[Page-level text extractions]

###

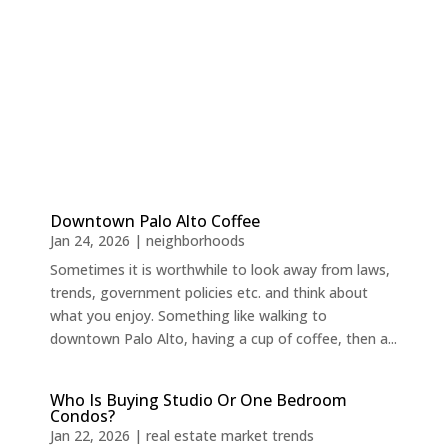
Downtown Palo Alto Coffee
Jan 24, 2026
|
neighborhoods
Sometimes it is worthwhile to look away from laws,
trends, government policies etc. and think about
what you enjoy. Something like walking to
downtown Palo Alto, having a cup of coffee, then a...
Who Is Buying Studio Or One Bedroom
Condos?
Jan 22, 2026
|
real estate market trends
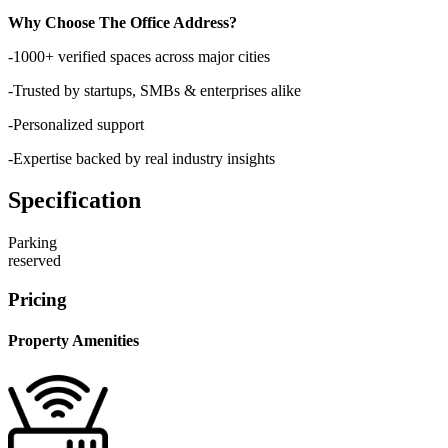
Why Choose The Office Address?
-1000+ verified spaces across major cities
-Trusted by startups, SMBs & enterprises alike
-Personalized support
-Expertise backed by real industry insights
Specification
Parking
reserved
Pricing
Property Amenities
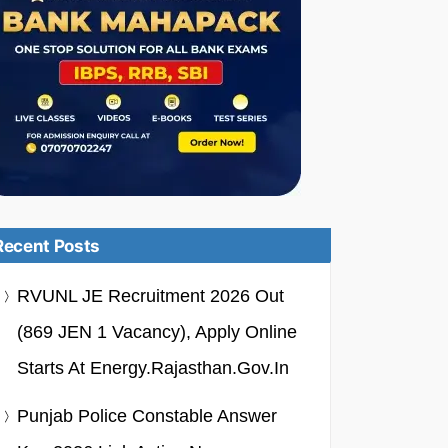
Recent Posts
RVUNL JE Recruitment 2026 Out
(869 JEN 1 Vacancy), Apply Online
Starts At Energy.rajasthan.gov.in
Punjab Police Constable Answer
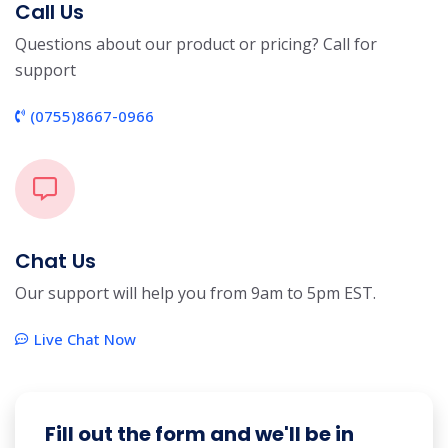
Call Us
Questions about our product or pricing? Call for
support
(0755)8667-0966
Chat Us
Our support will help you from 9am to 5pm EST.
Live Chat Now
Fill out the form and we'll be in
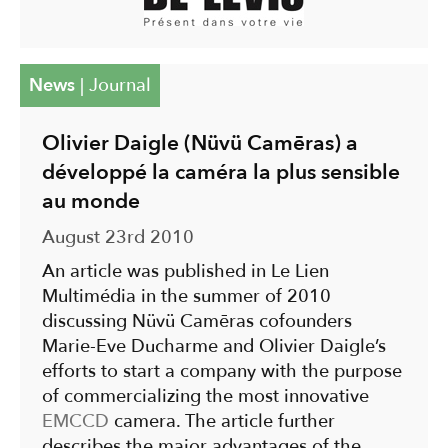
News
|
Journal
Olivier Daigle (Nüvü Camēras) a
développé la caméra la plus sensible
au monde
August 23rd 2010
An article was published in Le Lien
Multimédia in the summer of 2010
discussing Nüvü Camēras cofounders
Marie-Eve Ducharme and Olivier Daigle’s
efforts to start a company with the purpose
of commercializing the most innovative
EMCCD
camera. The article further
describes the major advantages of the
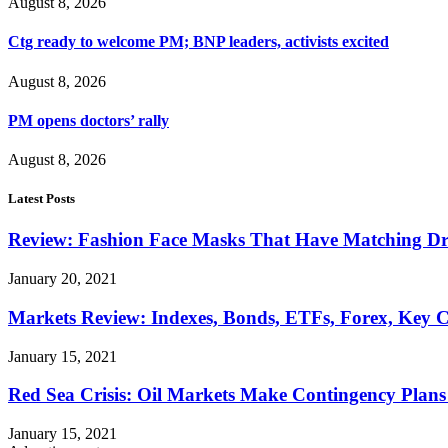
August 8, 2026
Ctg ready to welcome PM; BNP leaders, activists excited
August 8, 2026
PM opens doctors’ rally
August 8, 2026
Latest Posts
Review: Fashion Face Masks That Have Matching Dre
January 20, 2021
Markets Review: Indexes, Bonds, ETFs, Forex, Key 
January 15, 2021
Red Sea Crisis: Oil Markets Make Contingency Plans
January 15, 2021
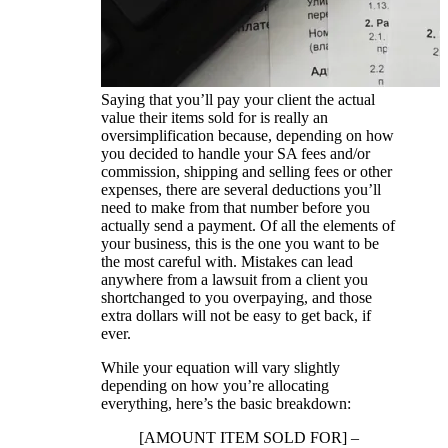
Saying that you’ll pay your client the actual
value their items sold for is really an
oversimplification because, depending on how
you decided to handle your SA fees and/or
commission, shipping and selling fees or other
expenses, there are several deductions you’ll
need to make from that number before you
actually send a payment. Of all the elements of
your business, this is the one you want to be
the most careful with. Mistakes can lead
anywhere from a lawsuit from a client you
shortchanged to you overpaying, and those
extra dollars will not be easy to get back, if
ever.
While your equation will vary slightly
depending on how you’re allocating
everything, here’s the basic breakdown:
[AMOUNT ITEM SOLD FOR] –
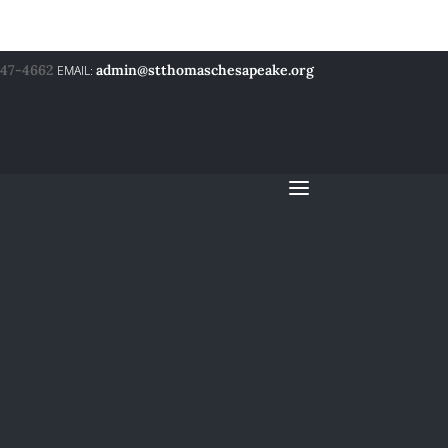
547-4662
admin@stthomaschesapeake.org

###

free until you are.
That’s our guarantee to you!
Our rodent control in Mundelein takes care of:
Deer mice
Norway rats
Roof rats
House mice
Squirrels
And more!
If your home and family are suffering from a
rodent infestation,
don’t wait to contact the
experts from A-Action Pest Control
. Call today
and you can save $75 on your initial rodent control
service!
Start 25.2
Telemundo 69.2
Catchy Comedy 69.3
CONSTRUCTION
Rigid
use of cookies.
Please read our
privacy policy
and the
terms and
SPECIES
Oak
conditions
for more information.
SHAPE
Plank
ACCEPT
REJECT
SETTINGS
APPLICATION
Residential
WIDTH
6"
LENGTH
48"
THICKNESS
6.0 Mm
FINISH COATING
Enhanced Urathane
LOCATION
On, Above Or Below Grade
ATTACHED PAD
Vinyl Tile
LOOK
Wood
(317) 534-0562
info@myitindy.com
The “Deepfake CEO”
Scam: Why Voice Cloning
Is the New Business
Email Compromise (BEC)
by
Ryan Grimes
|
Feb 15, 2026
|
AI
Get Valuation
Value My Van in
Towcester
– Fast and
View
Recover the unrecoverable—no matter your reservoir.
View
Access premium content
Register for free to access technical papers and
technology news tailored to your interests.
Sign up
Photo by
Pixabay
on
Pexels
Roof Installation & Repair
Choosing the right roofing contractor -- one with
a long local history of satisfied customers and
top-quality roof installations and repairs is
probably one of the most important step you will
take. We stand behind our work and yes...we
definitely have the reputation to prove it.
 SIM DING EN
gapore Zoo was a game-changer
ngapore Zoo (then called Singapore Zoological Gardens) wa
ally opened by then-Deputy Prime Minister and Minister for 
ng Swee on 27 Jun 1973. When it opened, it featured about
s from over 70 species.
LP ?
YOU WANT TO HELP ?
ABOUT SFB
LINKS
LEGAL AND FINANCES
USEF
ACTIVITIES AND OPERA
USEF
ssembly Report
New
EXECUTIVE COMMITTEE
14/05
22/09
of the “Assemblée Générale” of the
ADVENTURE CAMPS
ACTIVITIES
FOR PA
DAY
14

###

* _Required work_
Copy out, from the data above, each line where the string "Olivier" is present.

* _Written answer_
Olivier Daigle (Nüvü Camēras) a
Marie-Eve Ducharme and Olivier Daigle’s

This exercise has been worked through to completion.